Avez-vous un message à transmettre à l’ONU/à la communauté internationale ?

Les systèmes internationaux actuellement en place ne fonctionnent pas. Soit ils ont échoué lamentablement dans leur prétendue mission de protection des droits humains, soit ils sont en réalité destinés à protéger les intérêts impérialistes et capitalistes et fonctionnent donc exactement comme prévu. Quelle que soit la façon dont on regarde la situation, ils nous tuent. Le génocide et la famine ne se produisent pas par accident. Ils sont fabriqués. Il s’agit d’une catastrophe provoquée par l’homme, intentionnellement construite.

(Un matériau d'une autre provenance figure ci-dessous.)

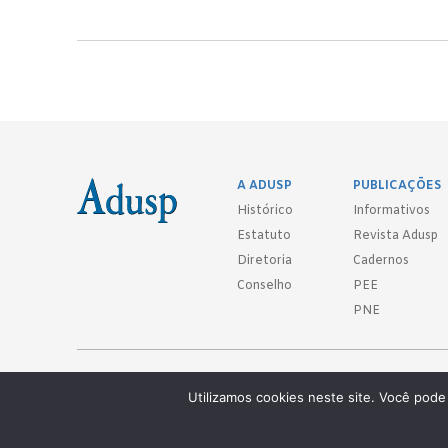
A ADUSP
PUBLICAÇÕES
Histórico
Informativos
Estatuto
Revista Adusp
Diretoria
Cadernos
Conselho
PEE
PNE
Adusp - Associação de Docentes da Universidade de São Paulo - S. 
Utilizamos cookies neste site. Você pode 
Av. Prof. Almeida Prado, 1366 - São Paulo, SP - CEP 05508-070
Telefones: (11) 3091-4465 / 66 ● (11) 3813-5573 ● (11) 3815-9245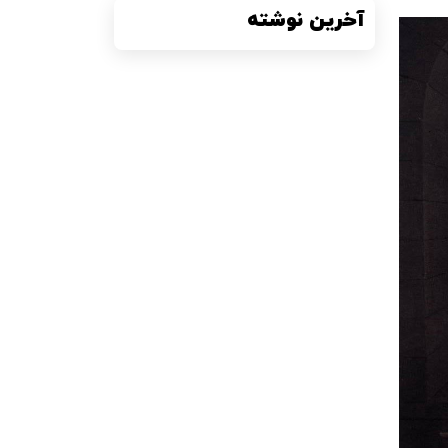
آخرین نوشته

L’ironie tragique de la situation est qu’il devrait être très facile pour les responsables d’agir immédiatement et de toute urgence. Les États doivent simplement respecter leurs obligations légales. Le droit international exige des États qu’ils prennent toutes les mesures possibles pour ne pas aider ni encourager les violations des droits humains, l’occupation, le génocide, etc. La Cour internationale de justice (CIJ) a jugé que la présence de l’occupation israélienne en Cisjordanie était illégale, et l’affaire en cours devant la CIJ a montré qu’Israël commettait un génocide. Les États sont obligés d’imposer immédiatement, à tout le moins, des sanctions économiques et un embargo sur les armes. Et pourtant, les États choisissent d’être complices.

Nous soulignons que le cessez-le-feu n’est pas la fin. Il faut lever le siège de Gaza, démanteler les structures coloniales et mettre un terme total à l’occupation israélienne de la Palestine.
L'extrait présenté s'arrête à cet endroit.